In this thesis, we study quantum theories of gravity and matter in the Renormalization Group approach. We observe light fermions in our universe which feature a remnant of chiral symmetry. While chiral symmetry appears to remain intact along the Renormalization Group flow of asymptotically safe approaches to quantum gravity, these computations are performed on a flat background. Mean field studies performed on negatively curved backgrounds however indicate chiral symmetry breaking in the form of gravitational catalysis. The study of the mean field RG flow on negatively curved spacetime leads to an upper bound for the ratio of curvature of local patches of spacetime to the RG scale. We extend these calculations to finite temperature and study how thermal fluctuations affect this bound from gravitational catalysis. Applying this thermal extension of the curvature bound to the asymptotic safety scenario of quantum gravity, it translates into an upper bound of numbers of fermion species allowed in our universe. Most approaches towards a UV complete quantum theory of gravity start with General Relativity as its classical theory. Einstein’s formulation of gravity can be summarized as pseudo-Riemannian geometry on a manifold equipped with a metric and a connection.
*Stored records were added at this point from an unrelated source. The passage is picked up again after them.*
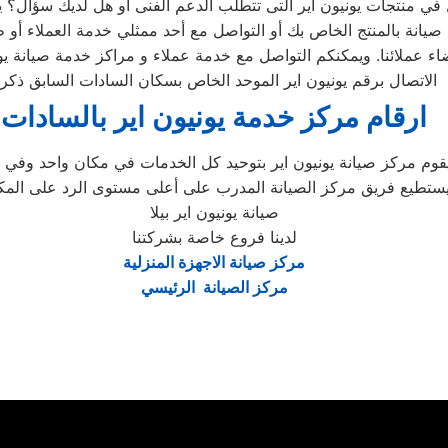
عملائنا. ويمكنكم التواصل مع خدمة عملاء و مراكز خدمة صيانة يونيو
الاتصال برقم يونيون اير الموحد الخاص بسكان السادات السابق ذكر
ارقام مركز خدمة يونيون اير بالسادات
تطيع فريق مركز الصيانة المدرب على أعلى مستوى الرد على المكالمات
صيانة يونيون اير بيلا
لدينا فروع خاصة بشركتنا
مركز صيانة الاجهزة المنزلية
مركز الصيانة الرئيسي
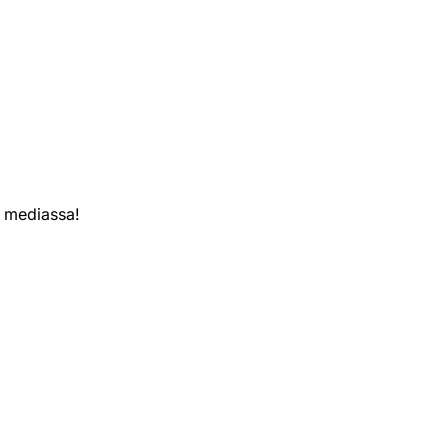
a mediassa!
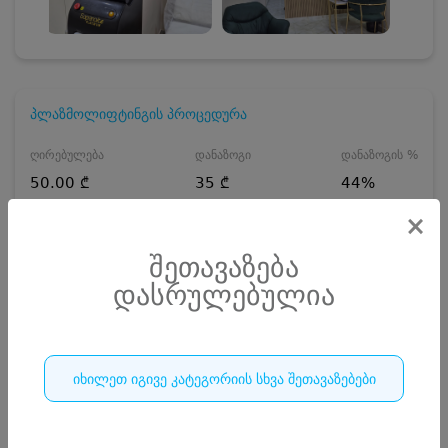
პლაზმოლიფტინგის პროცედურა
ღირებულება
დანაზოგი
დანაზოგის %
50.00 ₾
35 ₾
44%
90.00 ₾
×
პრომო კოდი
5
₾
შეთავაზება
დასრულებულია
5 ₾
რაოდენობა
დასრულებულია
იხილეთ იგივე კატეგორიის სხვა შეთავაზებები
0
დასრულებულია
While this connection is restricted to the Levi-Cevita connection in Einstein gravity and therefore is fully determined by the metric, there is a priori no fundamental reason to not use a general connection. This formalism, in which the metric and the general connection are treated as independent degrees of freedom, is referred to as Hilbert-Palatini gravity. In this thesis, we compute the most general solution to the connection for the Einstein-Hilbert-Palatini action and use it in an on-shell reduction scheme to compute the RG flow for the subsequent order in the truncation. We find a UV- attractive fixed point similar to the Reuter fixed point in quantum Einstein gravity.